Hoje eu sonhei que tinha matado meu pai. Eu não sei o quanto
de vida eu ja perdi, o quanto de vida eu morri todo os dias da minha vida. Ele
me mata um pouco todos os dias. Todos os dias me mata o meu pai. Essa alma que
tenho, não sei se a sinto, se ela é minha, ou se já a perdi, se sobrou alguma
coisa que de fato posso falar, isso é meu. Todos os dias eu me perco de
tamanho, como se a vida engolisse as horas que sobram. Foi apenas um sonho?
Todos os sonhos da minha vida se transformando em pesadelo. Todas as mortes
batendo na porta. Todos os anos mortos pendurados na parede. Colecionando ossos
no armário da cozinha. O gato se despedindo da caça. As taça se trincando na
geladeira. O sofá emudecido, a televisão sem som, as almofadas cheias de pó, o
piso marcado, o silêncio. As vozes
encostando do outro lado do ouvindo, lhe dizendo todas as frases que você nunca
quis escutar. A janela da solidão dentro do vidro. Ele terá sempre toda a
distancia para percorrer entre duas pessoas que jamais se encostam de verdade,
mesmo estando enlouquecedoramente culpadas a se sentirem juntas amenizando o
terror da experiência de se olharem como são fechando os olhos pelo resto da
vida. Quem deixará de existir?
Não terá outro caminho , sem ser o aniquilamento?
renunciar a própria existência para não destruir,
como posso existir num mundo onde para ser o meu próprio ser
presume-se tacitamente a revogação de todos os preceitos do absolutismo logico
da sua majestade moral? E ao mesmo tempo, como posso cingir a continuidade
desse algo supremo da posteridade do antes que me trouxe para agora, e me fez
ser homem para falar que aqui estou?
Não, isso não é possível, e se não fosse um visível sinal físico em meus
dedos, o não compreensível eu explicaria por dizer sim, traiçoeira mãe levou
para o bordel sua idoneidade.

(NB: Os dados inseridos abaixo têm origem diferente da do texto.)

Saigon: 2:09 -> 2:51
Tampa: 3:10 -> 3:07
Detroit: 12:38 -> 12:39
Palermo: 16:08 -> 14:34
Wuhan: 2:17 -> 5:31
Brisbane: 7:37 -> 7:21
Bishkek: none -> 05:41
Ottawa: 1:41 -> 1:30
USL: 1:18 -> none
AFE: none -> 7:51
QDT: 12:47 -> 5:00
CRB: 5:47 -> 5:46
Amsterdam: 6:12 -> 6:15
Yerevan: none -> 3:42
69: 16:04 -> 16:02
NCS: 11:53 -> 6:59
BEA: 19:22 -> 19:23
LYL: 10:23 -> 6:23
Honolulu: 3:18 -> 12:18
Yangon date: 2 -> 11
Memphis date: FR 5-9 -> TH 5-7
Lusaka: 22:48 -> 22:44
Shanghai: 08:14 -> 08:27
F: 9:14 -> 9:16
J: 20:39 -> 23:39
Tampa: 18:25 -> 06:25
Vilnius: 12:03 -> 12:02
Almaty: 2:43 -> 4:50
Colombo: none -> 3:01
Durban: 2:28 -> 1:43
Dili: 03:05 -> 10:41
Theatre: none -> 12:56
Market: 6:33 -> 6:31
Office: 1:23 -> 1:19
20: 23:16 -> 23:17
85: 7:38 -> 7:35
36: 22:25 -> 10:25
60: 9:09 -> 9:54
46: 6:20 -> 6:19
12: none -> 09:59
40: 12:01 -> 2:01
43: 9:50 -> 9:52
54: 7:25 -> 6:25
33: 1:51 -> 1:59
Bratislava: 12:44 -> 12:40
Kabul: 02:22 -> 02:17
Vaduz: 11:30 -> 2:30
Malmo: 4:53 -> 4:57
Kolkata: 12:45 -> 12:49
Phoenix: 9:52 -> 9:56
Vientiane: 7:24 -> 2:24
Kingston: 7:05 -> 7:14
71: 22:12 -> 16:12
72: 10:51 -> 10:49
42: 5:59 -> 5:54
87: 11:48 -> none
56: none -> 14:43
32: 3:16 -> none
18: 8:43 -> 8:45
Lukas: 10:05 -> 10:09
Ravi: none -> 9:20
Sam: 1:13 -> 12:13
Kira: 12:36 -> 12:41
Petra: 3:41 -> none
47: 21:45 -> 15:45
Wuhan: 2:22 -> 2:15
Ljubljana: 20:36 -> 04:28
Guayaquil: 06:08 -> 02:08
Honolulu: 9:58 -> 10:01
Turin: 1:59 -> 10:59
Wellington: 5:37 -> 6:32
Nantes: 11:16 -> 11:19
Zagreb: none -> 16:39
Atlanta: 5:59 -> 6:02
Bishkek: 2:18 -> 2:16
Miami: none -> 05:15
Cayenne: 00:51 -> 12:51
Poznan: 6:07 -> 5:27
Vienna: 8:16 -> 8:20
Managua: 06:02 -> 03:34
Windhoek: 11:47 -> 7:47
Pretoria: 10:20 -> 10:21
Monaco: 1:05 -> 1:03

Não sou
seu filho, e ao mesmo tempo, sinto ser sua mais pura carne. Como tal mutação
ocorreu, como se entre nós milhares de gerações separasse o pai e o filho. Algo
entre os pensamentos. Algo entre as ideologias malditas. Carnes dos abutres dos
homens sórdidos. Inventam esses costumes todos, e todos os códigos e
morais, e futricos e sentimentos perversos que cobram os amigos dos seus amigos, as
rodas das suas rodas, os povos dos outros povos. E ensinam seus fillhos, e choram e brigam
e gritam. E se matam de vergonha. E tiram sangue do ódio. E vergonha, e sentem
vergonha dos seus filhos e dos seus pais, e das mães, por que eu talvez não
sinta vergonha da minha, por que ela não é uma puta? O que é ser uma puta? Em
qual sentido? Nem do meu pai, por que ele não é um ladrão? O que é ser um ladrão? E se fosse, o que
iria mudar do meu sentimento por ele? Não ame mais seu pai porque ele é um
ladrão. Não ame sua mae porque ela é uma puta. Quanta vergonha, quanta
vergonha, ser puta e ser ladrão, é tão vergonhoso quanto ser viado? O
sentimento de vergonha é o mesmo, independentemente da conduta, do quanto está certo ser puta para mim ou para você,.... por que ainda sentimos vergonha, por
que ainda estamos aprisionados nos outros olhares , dos que vem fora da janela,
do outro lado, não olhamos e não sentimos com os olhos de dentro, não escutamos
com o coração, não, sentimos vergonha, e somos pequenos e menores por isso, e
assim seremos menos humanos, e menos justos conosco, com nossos pais, e como
nossos filhos enquanto a vergonha estiver entre nós, nos empurrando para longe
um dos outros, esfriando nossos lares, esquentando os bares com angustias, com
desalentos, com mais corpos dos homens meninos que sentem vergonha por não
terem tido pais, por serem homossexuais, homofônicos, hemofílicos, paralíticos, por terem algum defeito, alguma
doença, ou qualquer coisa de demasiadamente humano que o primeiro olhar que o
deveria acolher, lhe aprisiona da vida, lhe afasta dos demais. Vergonha, no fim somos todos nós escravos envergonhados boiando no meio dos dias. Os contemporâneos modernos prisioneiros da vergonha.